LinearRegression(copy_X=True, fit_intercept=True, n_jobs=None, normalize=False)

In [8]:
import pandas as pd
from sklearn.metrics import r2_score

# print R^2 for the training set
print('The R-squared value for the training set is: {:0.4f}'.format(r2_score(y_train, lm.predict(X_train))))

# print intercept and coefficients
param_df = pd.DataFrame({"Coefficient": [lm.intercept_] + list(lm.coef_),
                         "Feature": ['intercept'] + list(feature_names)})
param_df[['Feature', 'Coefficient']]


The R-squared value for the training set is: 1.0000


Unnamed: 0,Feature,Coefficient
0,intercept,-96.037501
1,cyl,-5.777114
2,disp,0.183642
3,hp,-0.245128
4,drat,20.68314
5,wt,6.713631
6,qsec,5.128808
7,vs,-12.882279
8,am,34.98073
9,gear,-19.251219


Notice that the model performs very well on the training data to which it was fitted. (Predictions of the model account for 89% of the variance in mpg values.) Some of the feature coefficients may reflect our intuition: for example, heavy cars tend to have worse gas mileage ($\beta_{\textrm{wt}} = -5.0$), and cars with manual transmissions tend to have better gas mileage ($\beta_{\textrm{am}} = 5.2$).



In [9]:
import numpy as np

predicted = lm.predict(X_test)

r_squared = r2_score(y_test, predicted)
mae = np.mean(abs(predicted - y_test))
rmse = np.sqrt(np.mean((predicted - y_test)**2))
rae = np.mean(abs(predicted - y_test)) / np.mean(abs(y_test - np.mean(y_test)))
rse = np.mean((predicted - y_test)**2) / np.mean((y_test - np.mean(y_test))**2)

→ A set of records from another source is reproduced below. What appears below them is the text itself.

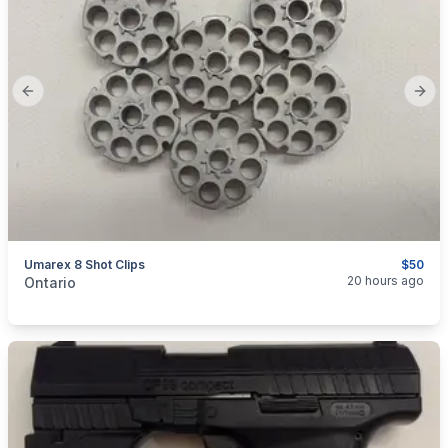
Previous slide
Next
Umarex 8 Shot Clips
$50
categories:
Sporting Goods
20 hours ago
Ontario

# Create a data frame for storing results from each model
summary_df = pd.DataFrame(index = ['R-squared', 'Mean Absolute Error', 'Root Mean Squared Error',
                                   'Relative Absolute Error', 'Relative Squared Error'])
summary_df['Linear Regression, all variables'] = [r_squared, mae, rmse, rae, rse]
summary_df

Unnamed: 0,"Linear Regression, all variables"
R-squared,-15.887973
Mean Absolute Error,15.632566
Root Mean Squared Error,22.142005
Relative Absolute Error,3.630851
Relative Squared Error,16.887973


Notice that the R-squared value for true vs. predicted mpg of the test set is much lower than it was for the training set. (Granted, our test set is not very large, so some fluctuation is expected.) This is indicative of model overfitting.